**EXERCISE GOAL:**
In your copy, leave out the pictures; write out all the data exactly.

**DATA PROVIDED:**
______________________________

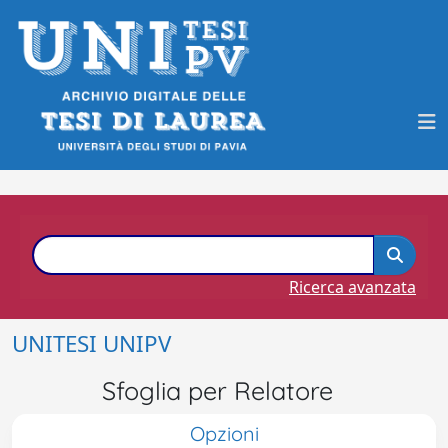
Ricerca avanzata
UNITESI UNIPV
Sfoglia per Relatore
Opzioni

______________________________

**YOUR RESPONSE:**
Ricerca avanzata
UNITESI UNIPV
Sfoglia per Relatore
Opzioni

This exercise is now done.